The light-emitting devices may also include additional layers that are standard in such devices, including buffer layers and/or nucleation layers that are used to facilitate the growth of high-quality crystalline layers epitaxially on a lattice mismatched substrate.


Active Region Materials

The active regions of the light-emitting devices have at least one period of the (Al)InGaN/GaN/Al(In)GaN heterostructure to provide at least one quantum well. Some embodiments of the active regions have at least two periods of the (Al)InGaN/GaN/Al(In)GaN heterostructure to provide at least two quantum wells. More typically, the active regions will have between 3 and 10 periods (for example, 7 to 8 periods), although a higher number of periods can be used.

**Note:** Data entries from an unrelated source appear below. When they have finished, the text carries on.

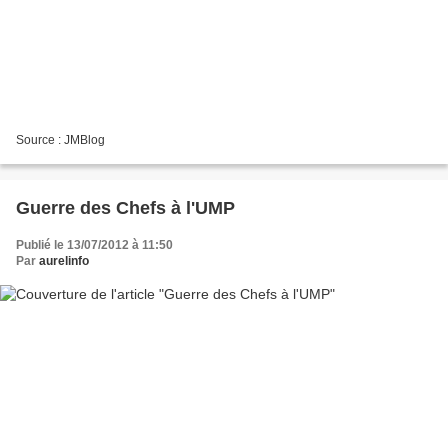
Source : JMBlog
Guerre des Chefs à l'UMP
Publié le 13/07/2012 à 11:50
Par
aurelinfo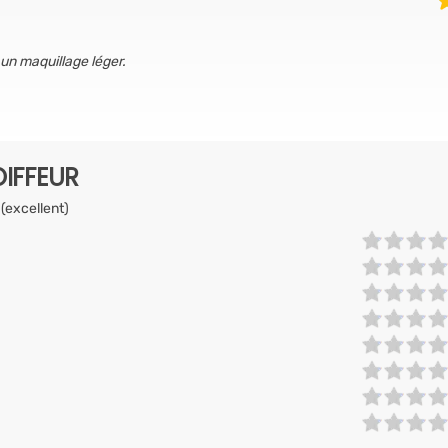
un maquillage léger.
IFFEUR
 (excellent)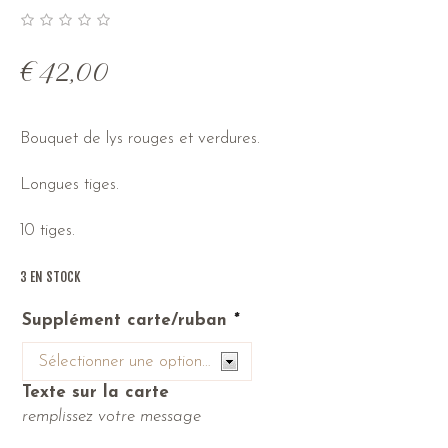
€
42,00
Bouquet de lys rouges et verdures.
Longues tiges.
10 tiges.
3 EN STOCK
Supplément carte/ruban
*
Texte sur la carte
remplissez votre message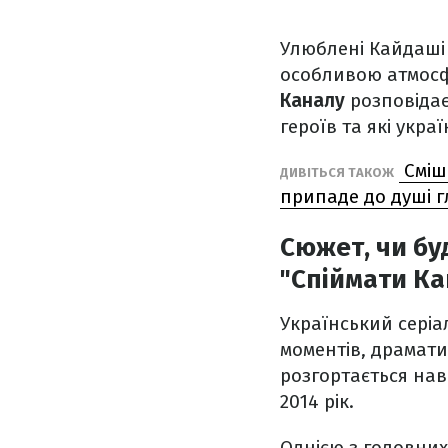
Улюблені Кайдаші 
особливою атмосфе
Каналу
розповідає
героїв та які укра
Смішн
ДИВІТЬСЯ ТАКОЖ
припаде до душі 
Сюжет, чи буд
"Спіймати К
Український серіа
моментів, драмати
розгортається нав
2014 рік.
Однією з головних 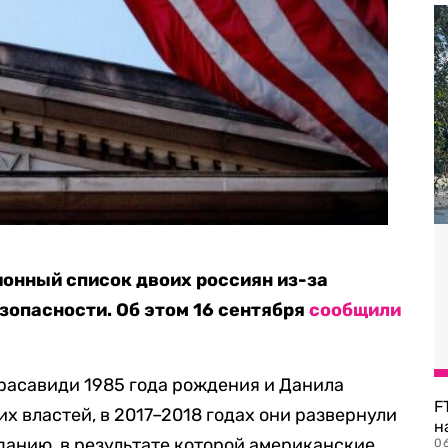
онный список двоих россиян из-за
зопасности. Об этом 16 сентября
сообщили
расавиди 1985 года рождения и Данила
F
х властей, в 2017–2018 годах они развернули
н
нию, в результате которой американские
06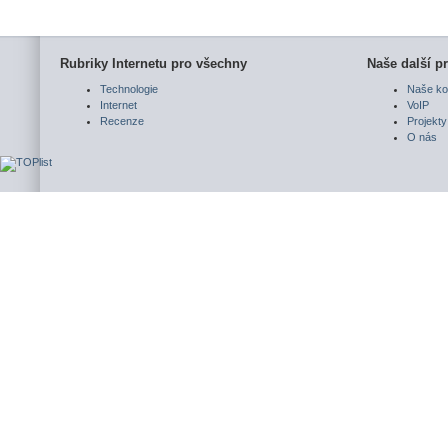
Rubriky Internetu pro všechny
Naše další pr
Technologie
Naše ko
Internet
VoIP
Recenze
Projekty
O nás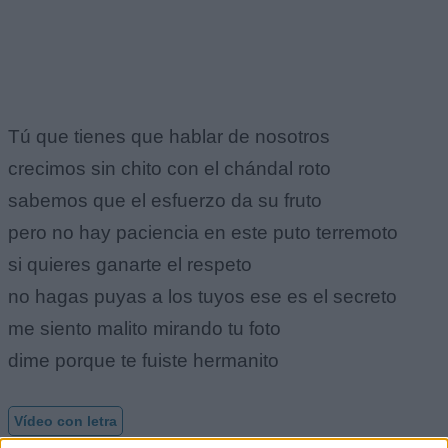
Tú que tienes que hablar de nosotros
crecimos sin chito con el chándal roto
sabemos que el esfuerzo da su fruto
pero no hay paciencia en este puto terremoto
si quieres ganarte el respeto
no hagas puyas a los tuyos ese es el secreto
me siento malito mirando tu foto
dime porque te fuiste hermanito
Vídeo con letra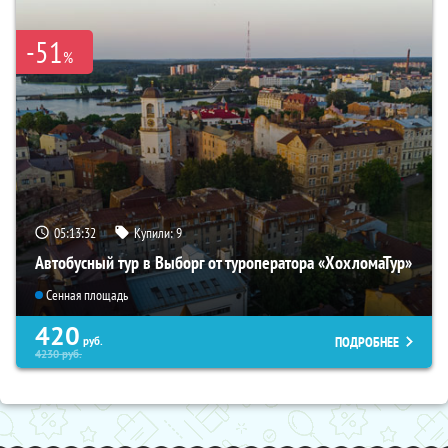
-51
%
05:13:30
Купили:
9
Автобусный тур в Выборг от туроператора «ХохломаТур»
Сенная площадь
420
ПОДРОБНЕЕ
руб.
4230
руб.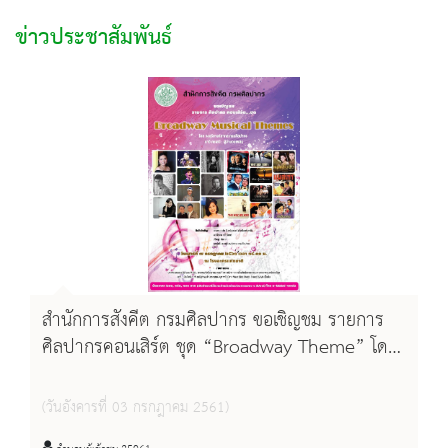
ข่าวประชาสัมพันธ์
สำนักการสังคีต กรมศิลปากร ขอเชิญชม รายการ
ศิลปากรคอนเสิร์ต ชุด “Broadway Theme” โดย
วงดุริยางค์สากล กรมศิลปากร นาวี คชเสนี อำนวย
เพลง วันเสาร์ที่ 7 กรกฎาคม 2561 เวลา 14.00 น.
(วันอังคารที่ 03 กรกฎาคม 2561)
ณ โรงละครแห่งชาติ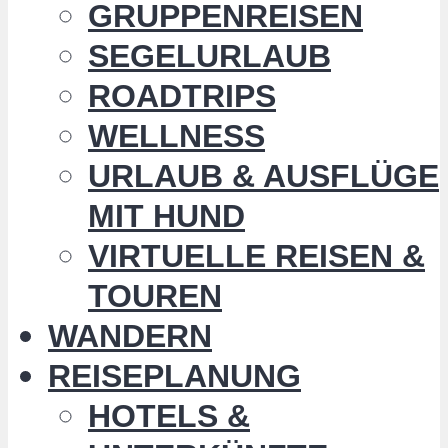
GRUPPENREISEN
SEGELURLAUB
ROADTRIPS
WELLNESS
URLAUB & AUSFLÜGE
MIT HUND
VIRTUELLE REISEN &
TOUREN
WANDERN
REISEPLANUNG
HOTELS &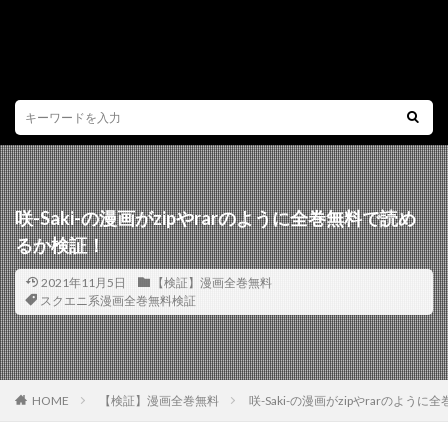
咲-Saki-の漫画がzipやrarのように全巻無料で読め
るか検証！
2021年11月5日
【検証】漫画全巻無料
スクエニ系漫画全巻無料検証
HOME
【検証】漫画全巻無料
咲-Saki-の漫画がzipやrarのよ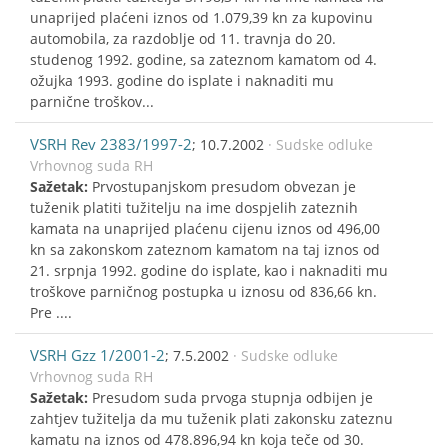
unaprijed plaćeni iznos od 1.079,39 kn za kupovinu
automobila, za razdoblje od 11. travnja do 20.
studenog 1992. godine, sa zateznom kamatom od 4.
ožujka 1993. godine do isplate i naknaditi mu
parnične troškov...
VSRH Rev 2383/1997-2
; 10.7.2002
· Sudske odluke
Vrhovnog suda RH
Sažetak:
Prvostupanjskom presudom obvezan je
tuženik platiti tužitelju na ime dospjelih zateznih
kamata na unaprijed plaćenu cijenu iznos od 496,00
kn sa zakonskom zateznom kamatom na taj iznos od
21. srpnja 1992. godine do isplate, kao i naknaditi mu
troškove parničnog postupka u iznosu od 836,66 kn.
Pre ....
VSRH Gzz 1/2001-2
; 7.5.2002
· Sudske odluke
Vrhovnog suda RH
Sažetak:
Presudom suda prvoga stupnja odbijen je
zahtjev tužitelja da mu tuženik plati zakonsku zateznu
kamatu na iznos od 478.896,94 kn koja teče od 30.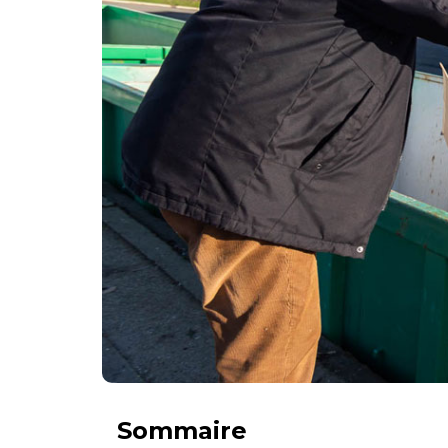
Sommaire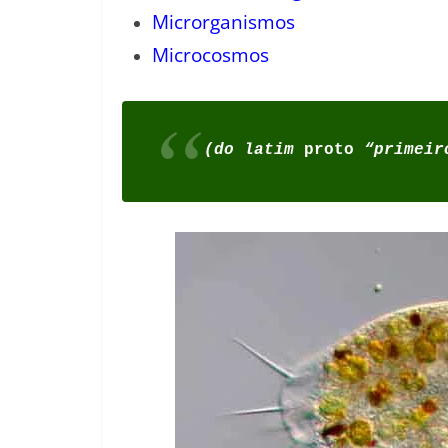
Microrganismos
Microcosmos
(do latim
proto
“primeir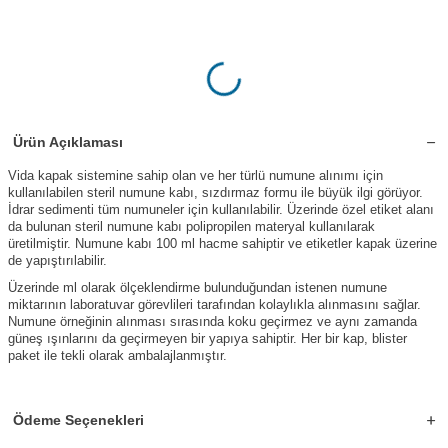
Ürün Açıklaması
Vida kapak sistemine sahip olan ve her türlü numune alınımı için
kullanılabilen steril numune kabı, sızdırmaz formu ile büyük ilgi görüyor.
İdrar sedimenti tüm numuneler için kullanılabilir. Üzerinde özel etiket alanı
da bulunan steril numune kabı polipropilen materyal kullanılarak
üretilmiştir. Numune kabı 100 ml hacme sahiptir ve etiketler kapak üzerine
de yapıştırılabilir.
Üzerinde ml olarak ölçeklendirme bulunduğundan istenen numune
miktarının laboratuvar görevlileri tarafından kolaylıkla alınmasını sağlar.
Numune örneğinin alınması sırasında koku geçirmez ve aynı zamanda
güneş ışınlarını da geçirmeyen bir yapıya sahiptir. Her bir kap, blister
paket ile tekli olarak ambalajlanmıştır.
Ödeme Seçenekleri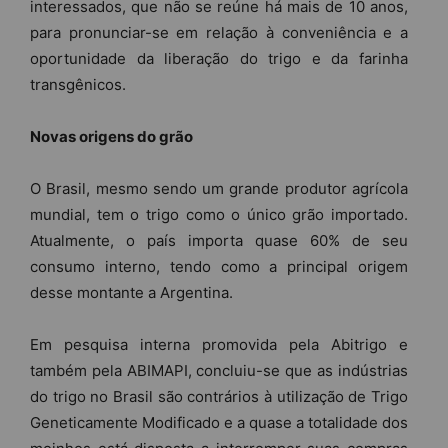
interessados, que não se reúne há mais de 10 anos,
para pronunciar-se em relação à conveniência e a
oportunidade da liberação do trigo e da farinha
transgênicos.
Novas origens do grão
O Brasil, mesmo sendo um grande produtor agrícola
mundial, tem o trigo como o único grão importado.
Atualmente, o país importa quase 60% de seu
consumo interno, tendo como a principal origem
desse montante a Argentina.
Em pesquisa interna promovida pela Abitrigo e
também pela ABIMAPI, concluiu-se que as indústrias
do trigo no Brasil são contrários à utilização de Trigo
Geneticamente Modificado e a quase a totalidade dos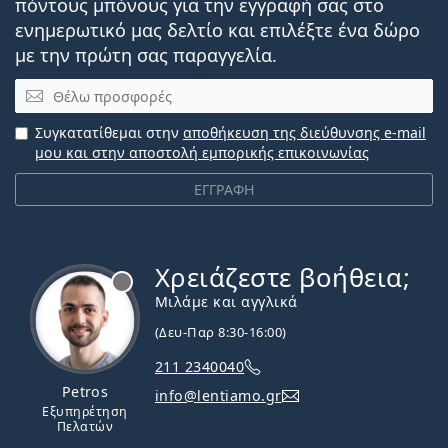
πόντους μπόνους για την εγγραφή σας στο
ενημερωτικό μας δελτίο και επιλέξτε ένα δώρο
με την πρώτη σας παραγγελία.
Email
Συγκατατίθεμαι στην
αποθήκευση της διεύθυνσης e-mail
μου και στην αποστολή εμπορικής επικοινωνίας
ΕΓΓΡΑΦΗ
Χρειάζεστε βοήθεια;
Εκτός σύνδεσης
Μιλάμε και αγγλικά
(Δευ-Παρ 8:30-16:00)
211 2340040
Petros
info@lentiamo.gr
Εξυπηρέτηση
Πελατών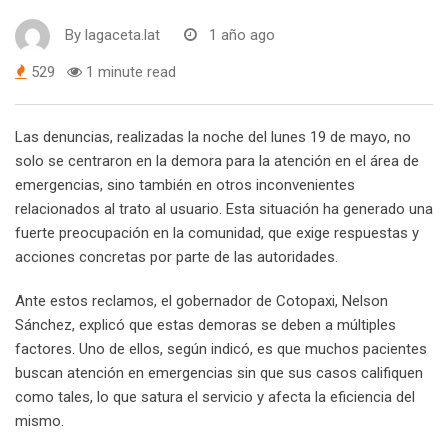
By
lagaceta.lat
1 año ago
529
1 minute read
Las denuncias, realizadas la noche del lunes 19 de mayo, no
solo se centraron en la demora para la atención en el área de
emergencias, sino también en otros inconvenientes
relacionados al trato al usuario. Esta situación ha generado una
fuerte preocupación en la comunidad, que exige respuestas y
acciones concretas por parte de las autoridades.
Ante estos reclamos, el gobernador de Cotopaxi, Nelson
Sánchez, explicó que estas demoras se deben a múltiples
factores. Uno de ellos, según indicó, es que muchos pacientes
buscan atención en emergencias sin que sus casos califiquen
como tales, lo que satura el servicio y afecta la eficiencia del
mismo.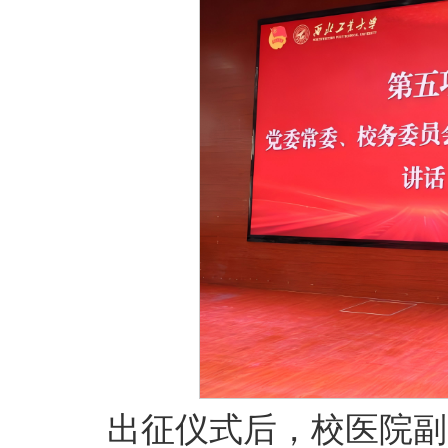
出征仪式后，校医院副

Because the (Al)InGaN well layer and GaN interlayer have lower bandgaps than the Al(In)GaN barrier layers, carriers (electrons and holes) are confined in the low bandgap regions of the MQW structure. Due to the spontaneous and piezoelectric polarization of the group-III nitrides, which give rise to the quantum confined Stark effect (QCSE), the energy band profile of the quantum wells adopts a saw-tooth shape that reduces the electron and hole wavefunction overlap in the quantum well, thereby decreasing the probability for radiative carrier recombination. FIG. 3 shows a generic conduction energy band diagram for a quantum well composed of a single (Al)InGaN well layer sandwiched between two Al(In)GaN barrier layers having a single well profile (dotted line). For comparison, a conduction energy band diagram for a quantum well composed of a first (Al)InGaN well layer and an intervening GaN layer sandwiched between two Al(In)GaN barrier layers is also shown (dashed line). As seen in the diagram, the insertion of the intervening GaN layer provides a double well structure in the conduction band. For simplicity, the valance band is omitted from enlarged portion of the band diagram in FIG. 3. However, the double well structure is also naturally present in the valance energy band, as illustrated in the inset in the upper right of FIG. 3. Relative to the single well energy band profile, the double well energy band profile results in an enhanced electron and hole wave function overlap and an increased carrier recombination efficiency. In the double well structure, the bandgaps of the well layer and the interlayer are desirably very similar. For example, the active regions can be designed such that the bandgap of the well layer and the bandgap of the interlayer differ by no more than 5%.


In the MQW structures, the (Al)InGaN and GaN layers are thin layers disposed between thicker layers of the higher bandgap Al(In)GaN barriers. Typical layer thicknesses for the (Al)InGaN well layer include thicknesses of less than 15 nm and typical thicknesses for the GaN layer include thicknesses of less than 15 nm. The (Al)InGaN alloy may be InzGa1-zN, where 0<z≤0.3 or AliInjGa1-i-jN, where 0<i≤1 and 0)<j≤1. The values of z, i, and j will depend on the operating wavelengths of the light-emitting device, whereby a higher indium content will generally provide a device with a longer operating wavelength.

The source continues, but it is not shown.